Por despacho de 11-12-2006, indeferiu-se a arguida nulidade e admitiu-se como de agravo e subida imediata o recurso interposto pela exequente do despacho de fls. 61 (cfr. fls. 78).

A exequente apresentou as seguintes conclusões:
1ª - A Recorrente, notificada que foi do despacho de fls…, declarando que a instância encontrava-se extinta por deserção, arguiu a nulidade do mesmo, nulidade essa decorrente do facto de não ter sido notificada de qualquer despacho a julgar interrompida a instância e de ter constado que, efectivamente, não houve nos autos nenhum despacho a declarar interrompida a instância, nos termos do artigo 285.° do CPC;
2ª - A deserção da instância, nos termos do artigo 291.° do CPC, depende de dois requisitos: que se tenha verificado a interrupção da instância e que tenham decorrido, após a interrupção, dois anos sem qualquer impulso processual;
3ª - A lei impõe que seja expressamente proferido despacho a declarar interrompida a instância e que seja o mesmo notificado à parte;
4ª - De facto, a maioria da jurisprudência é no sentido de que não basta o decurso do tempo pela inércia da parte para operarem as consequências da interrupção da instância, tornando-se necessário que ela seja decretada por adequado despacho judicial notificado à parte, que nunca poderá, portanto, ser dispensado;
5ª - É que a interrupção da instância supõe um juízo sobre a diligência ou inércia da parte onerada com o impulso processual em promover os termos do processo e será este juízo prévio (controlo judicial) que legitima a decisão de interrupção da instância;
6ª - Tanto assim é que, quando a lei regulamente a deserção da instância, expressamente refere que, esta sim, tem lugar com o facto objectivo do decurso do tempo. Daí que a lei prescreva no n.° 1 do artigo 291.° do CPC, que: "Considera-se deserta a instância, independentemente de qualquer decisão judicial (...) ", o que não acontece com o normativo da interrupção da instância;
7ª - O tribunal "a quo", ao omitir o despacho a julgar interrompida a instancia, praticou uma nulidade, nos termos do artigo 201.° do CPC, nulidade essa que foi tempestivamente arguida pela Recorrente, nos termos do 205.°, n.° 1 do CPC;
8ª - Assim, se nunca foi julgada interrompida nem notificada a decisão à Recorrente, a instância não pode considerar-se deserta.

Não houve contra-alegação e o Sr. Juiz manteve a sua decisão.

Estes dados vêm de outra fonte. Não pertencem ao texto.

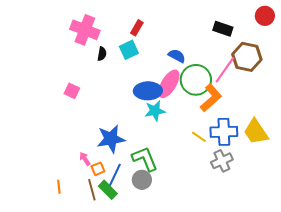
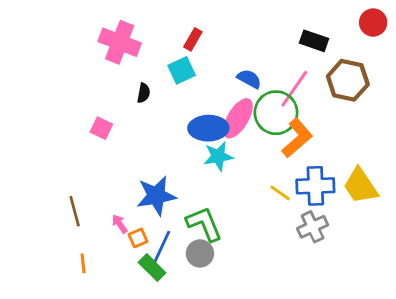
black semicircle: (102, 54) -> (144, 93), moved
pink line: (225, 70) -> (294, 89), moved
brown line: (92, 190) -> (75, 211), moved

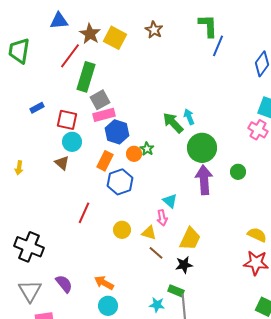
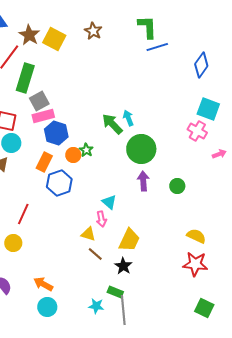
blue line: (218, 46) -> (157, 47), turned 50
green circle: (238, 172) -> (177, 186), moved
purple arrow: (204, 180) -> (143, 181), size x0.7
yellow circle: (122, 230) -> (13, 243), moved
black star: (184, 265) -> (123, 266), turned -30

Cabe decidir, tendo em conta que os factos que relevam ao conhecimento do recurso são os constantes do relatório que antecede.

A questão a decidir é a de saber se, à data (10-08-2006) da entrada do requerimento da exequente a nomear bens à penhora, já se verificara ou não a deserção da instância.

A instância interrompe-se quando o processo estiver parado durante mais de um ano por negligência das partes em promover os seus termos ou os de algum incidente do qual dependa o seu andamento (art. 285º do CPC) e fica deserta, independentemente de qualquer decisão judicial, quando esteja interrompida durante dois anos (art. 291º, 1 do CPC).
No entendimento da agravante, a lei impõe que seja expressamente proferido despacho de declaração da interrupção da instância, sem o que não poderá ocorrer a deserção desta.
Da leitura conjugada dos citados arts. 285º e 291º do CPC, parece, na verdade, resultar que, enquanto a deserção da instância não necessita de despacho judicial a declará-la (“…independentemente de qualquer decisão judicial…”, diz a própria lei), verificando-se automaticamente pelo simples decurso do prazo de interrupção de dois anos, já a interrupção da instância, no silêncio da lei, exigirá a proferição de despacho judicial da sua declaração.
Tal despacho intercalar, todavia, apenas é justificado pela necessidade de constatação da negligência da parte onerada com o impulso processual.
Bastando-se a lei para considerar interrompida a instância com a circunstância do processo estar parado por mais de um ano por negligência das partes em promover os seus termos, tal despacho de declaração de interrupção da instância tem função meramente declarativa e não constitutiva, não afectando o normal decurso do prazo interruptivo, nem os efeitos decorrentes da inércia das partes, que não podem ficar dependentes da maior ou menor celeridade da tramitação processual a que haja lugar, sob pena de se criarem situações de absurda desigualdade no tratamento entre processos, resultantes do andamento mais ou menos rápido, mais ou menos diligente dos funcionários das respectivas secções ou dos respectivos magistrados judiciais, beneficiando o infractor e, mais ainda, prejudicando a parte contrária que, contra as suas normais expectativas e o próprio regime legal, pode ver pendente contra si uma qualquer providência judicial ao fim de 4 e mais anos de paragem processual, pois, na ausência de despacho interruptivo da instância, a parte relapsa estaria sempre e em qualquer altura em condições de a voltar a impulsionar.
A interrupção da instância não nasce com o despacho que a declara, devendo a mesma ter-se como ocorrida logo que se perfaz o tempo de paragem da marcha do processo prevista na lei.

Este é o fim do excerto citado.